On this first morning, he taught 6 classes for grades 6, 7 and 8. It was rough going at first, especially for the 8th grade, who tended to be a bit rambunctious. One problem with many of these kids is that they are so eager to participate that when they have an opportunity to contribute some input, they jump to their feet and yell “Sir, sir, sir!” — competing for attention rather than quietly raising their hands and waiting to be called on. It was apparently a deeply-ingrained habit, and difficult to break, but necessary to do so in order to keep these highly participatory sessions from descending into sheer bedlam. And once the students were past the rough beginning, things went much more smoothly.
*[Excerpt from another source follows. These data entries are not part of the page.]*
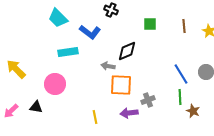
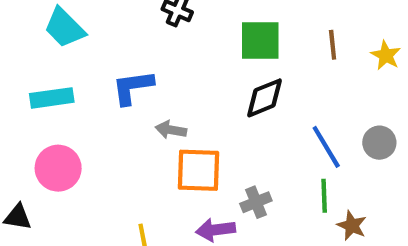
green square: (150, 24) -> (260, 40), size x1.5
blue L-shape: (90, 32) -> (133, 87), moved, turned 135
black diamond: (127, 51) -> (264, 98), moved
cyan rectangle: (68, 52) -> (52, 98), moved

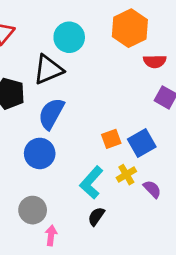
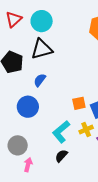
cyan circle: (69, 37) -> (42, 21), moved
blue semicircle: (51, 114) -> (40, 80), size x0.6

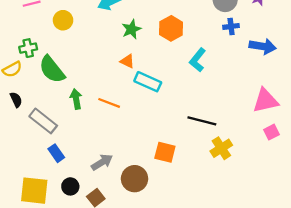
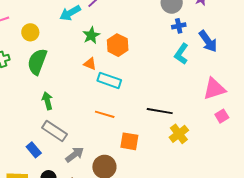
orange hexagon: (171, 28) -> (118, 45), moved
blue arrow: (263, 46) -> (208, 41), turned 50
cyan L-shape: (198, 60) -> (181, 54), moved
green semicircle: (52, 70) -> (37, 62), moved, turned 64
orange line: (109, 103) -> (105, 114), moved
gray rectangle: (43, 121) -> (54, 131), moved

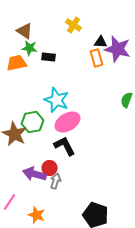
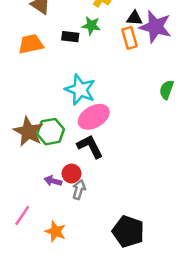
green star: (30, 48) -> (91, 26), moved
green hexagon: (33, 122) -> (51, 132), moved
purple arrow: (35, 174) -> (53, 181), size x0.6

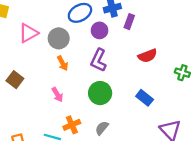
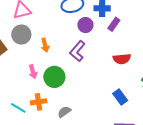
gray circle: (59, 38) -> (21, 35), moved
green circle: (100, 93) -> (54, 77), moved
blue rectangle: (145, 98) -> (120, 97), moved

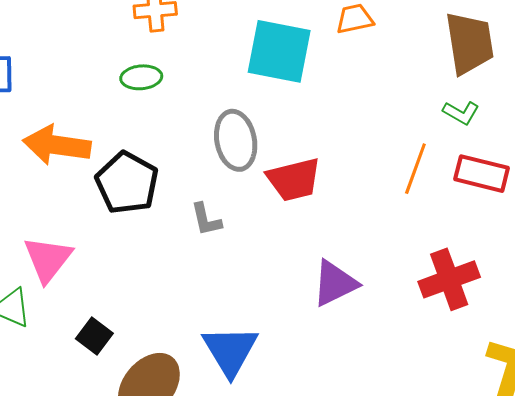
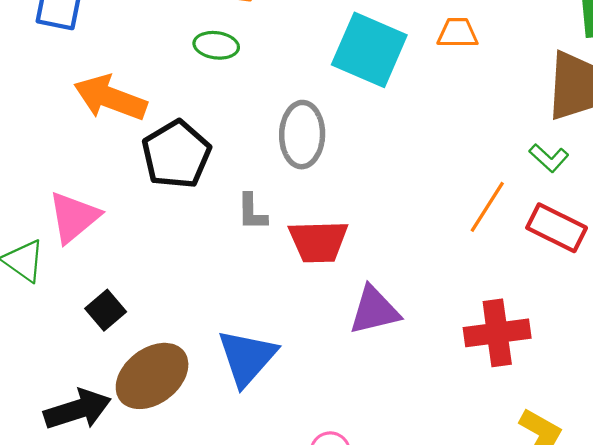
red trapezoid: (294, 180) -> (318, 241), moved

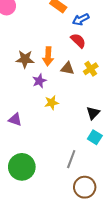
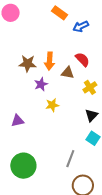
red semicircle: (78, 41) -> (82, 59), moved
yellow cross: (91, 69) -> (90, 87), moved
purple triangle: (15, 120) -> (18, 121), turned -32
There was a break halfway through the morning, during which Dennis had about 20 minutes to regroup in the assistant principal’s (or whatever her exact title was) office and have — of course — tea and “biscuits”. At the conclusion of the morning’s sessions, he was served lunch in the principal’s office. It was an excellent meal, apparently catered from a restaurant. This same routine would be duplicated every morning spent at this campus for the remainder of the month.
Kimberly set to work with several classes of 4th grade students. Deciding from her observations the day before that the students at this school already had a firm grasp of English and that she needed to come up with some age-appropriate activities that would challenge and engage them at the same time, she flashed back to her days as a fourth grader and remembered making “fortune tellers” out of paper. So she tailored the activity to highlight some grammar and incorporate question words. The students worked in groups following directions and making their own “flowers” –which suited the theme of the classrooms, as each class was identified by the name of a flower.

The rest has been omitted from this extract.